What is required:
From the line containing "Krankenhaus unter dem Namen eines deutschen" down to the final line of the entries below, restate each line word for word and add nothing.

Data for processing:
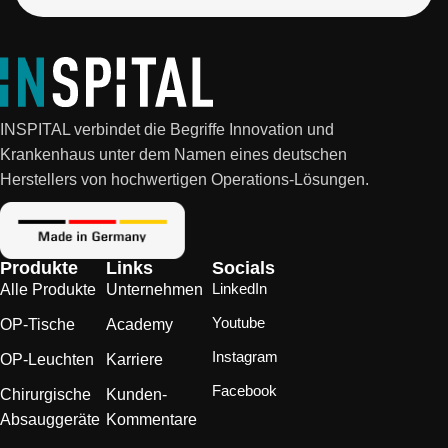
INSPITAL verbindet die Begriffe Innovation und
Krankenhaus unter dem Namen eines deutschen
Herstellers von hochwertigen Operations-Lösungen.
Produkte
Links
Socials
LinkedIn
Alle Produkte
Unternehmen
Youtube
OP-Tische
Academy
Instagram
OP-Leuchten
Karriere
Facebook
Chirurgische
Kunden-
Absauggeräte
Kommentare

Answer box:
Krankenhaus unter dem Namen eines deutschen
Herstellers von hochwertigen Operations-Lösungen.
Produkte
Links
Socials
LinkedIn
Alle Produkte
Unternehmen
Youtube
OP-Tische
Academy
Instagram
OP-Leuchten
Karriere
Facebook
Chirurgische
Kunden-
Absauggeräte
Kommentare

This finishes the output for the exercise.